Normally yes, that’s why Graylog have Journal.

The Journal file system in your Graylog Cluster will increase utilization if it happens.

About those errors,

It looks like you need to fine tune your ES Cluster configuration to handle this amount of messages.

I think this Doc could help you with that:

Hello @reimlima thank you for replying and the link. I’m using Elasticsearch 6.8, so it looks like I will need to upgrade to version 7.x in order to use the queue size=1000, Elasticsearch 6.8 has a queue size=200 and even though I can change it, it is not recommended. The good thing is that at least I’m not loosing those messages. Thank you.

1 Like

@lacarrillo
Hello,

I have to agree with @reimlima

If you see bulk rejections, try to understand why they are taking place and whether it is a single node or the whole cluster that is affected. If the cluster is unable to cope with the load, ensure that all nodes are sharing the load evenly. If this does not help, it may be necessary to scale the cluster out or up.
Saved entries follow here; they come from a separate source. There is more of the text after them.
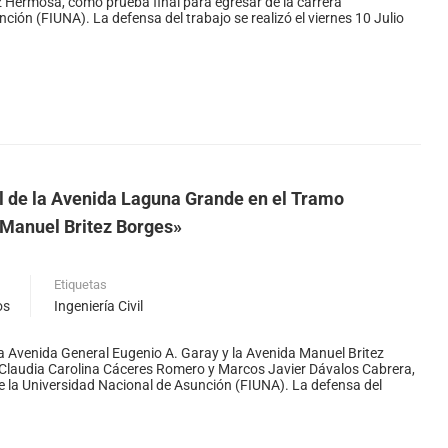
z Hermosa, como prueba final para egresar de la carrera
ción (FIUNA). La defensa del trabajo se realizó el viernes 10 Julio
al de la Avenida Laguna Grande en el Tramo
 Manuel Britez Borges»
Etiquetas
os
Ingeniería Civil
a Avenida General Eugenio A. Garay y la Avenida Manuel Britez
 Claudia Carolina Cáceres Romero y Marcos Javier Dávalos Cabrera,
 de la Universidad Nacional de Asunción (FIUNA). La defensa del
If I see and understand this right, you have 20 ES nodes? if so then scaling probably wont help. Upgrading to ES 7 only likely to postpone the problem/s.

1 Like

Hello @gsmith thank you for replying. The error I’m getting is that the nodes are reaching the queue limit = 200, if I update to 7.x the limit goes up to 1000. I understand that if the cluster is not configured correctly this update will only delay my issues but here is the thing, the cluster is well balanced, all nodes are getting the same amount of data, I have a single shard per node and 20 shards per index, the errors are coming from the entire cluster is not a single node failure. That is why I thought about the upgrade, everything else seems to be ok.

@lacarrillo
I see now, and yeah maybe the upgrade will do it.

I figured I would throw my 2¢ in here–the amount of queued tasks is one thing (namely, what’s waiting to be processed). But your pool size is another and that corresponds directly to the amount of CPUs on a box. I.e., you have 4 CPUs, so that’s your pool size. Increasing the amount of queued tasks is categorically NOT going to help you and in fact, lead to a larger backlog of tasks.
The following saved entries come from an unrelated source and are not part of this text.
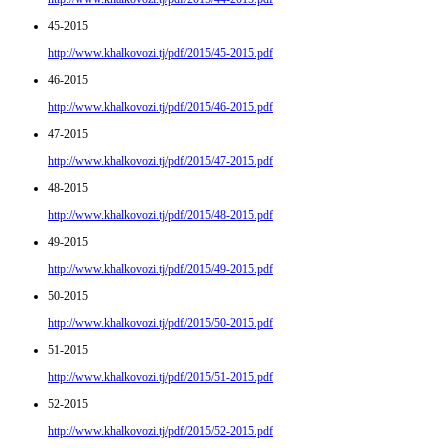
45-2015
http://www.khalkovozi.tj/pdf/2015/45-2015.pdf
46-2015
http://www.khalkovozi.tj/pdf/2015/46-2015.pdf
47-2015
http://www.khalkovozi.tj/pdf/2015/47-2015.pdf
48-2015
http://www.khalkovozi.tj/pdf/2015/48-2015.pdf
49-2015
http://www.khalkovozi.tj/pdf/2015/49-2015.pdf
50-2015
http://www.khalkovozi.tj/pdf/2015/50-2015.pdf
51-2015
http://www.khalkovozi.tj/pdf/2015/51-2015.pdf
52-2015
http://www.khalkovozi.tj/pdf/2015/52-2015.pdf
You will have to make some changed to stop the backlog, whether by tuning things in Graylog, or adding more resources to those Elasticsearch servers.

There are a number of things that could be impacting you here. What I suspect is that given your time frame, that’s when a lot of Elasticsearch operations are taking place. Keep in mind that any index, query, merge, etc. operation that happens is going to require resources. So if you’re doing a lot of index rotations at P1D, then those are happening at midnight UTC and if you have a lot of index sets, this could be impacting things. It’s also worth noting that if you’ve configured your indices to be large (e.g., set to 1 week or 1 month’s worth of data), then the index operations will take a LOT longer (usually in the order of hours to days).
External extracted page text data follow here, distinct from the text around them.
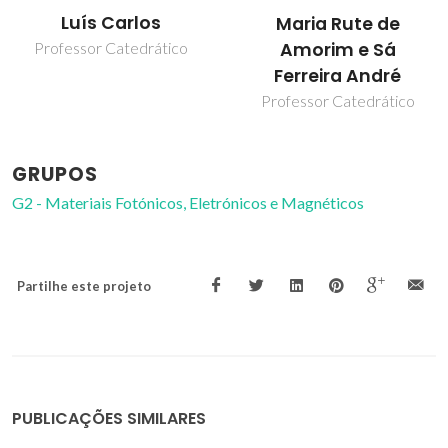
Luís Carlos
Maria Rute de
Amorim e Sá
Professor Catedrático
Ferreira André
Professor Catedrático
GRUPOS
G2 - Materiais Fotónicos, Eletrónicos e Magnéticos
Partilhe este projeto
PUBLICAÇÕES SIMILARES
But of course, this is all speculation on my part since we have no idea how your index rotation is configured, nor do we have visibility into other parts of your Graylog configuration. I would tend to suspect that you’ve got some wonky index configurations that are leading to what you’re seeing versus it being a resource issue. But if it’s indeed a resource issue, you might just end up having to add more resources. A good place to start investigating would be to see how many shards you have in your cluster (How many shards should I have in my Elasticsearch cluster? | Elastic Blog) and see how that compares to the ratio of 20:1 (shards:GB of heap) that Elasticsearch recommends. If it’s over that ratio, and you already have low index retention, then you’re going to have to throw more resources at this to compensate for the spikes. But if you have a high retention setting in multiple index sets, get those down, and that should allow for index operations to complete in a shorter amount of time, which should reduce those messages.

1 Like

Tacking on to @aaronsachs reply, not long after we first deployed Graylog we encountered a similar issue and tuning was key to resolving it. Make sure that you’re balancing index settings especially within the recommendations he’s providing. In our initial configuration we had some huge indices owing to the rotation interval being set to P30D, but we had configured it that way to keep the number of shards down. Our retention target was only 3 months so it was pretty easy. Once we observed maintenance tasks taking days we did the math based on the same guidelines @aaronsachs is providing. We reduced the interval to P10D and increased the number of retained indices to correct the issue while still meeting our 3 months target and staying within the Elasticsearch guidelines. Our problems went away.

Definitely spend some time reviewing tuning and sizing.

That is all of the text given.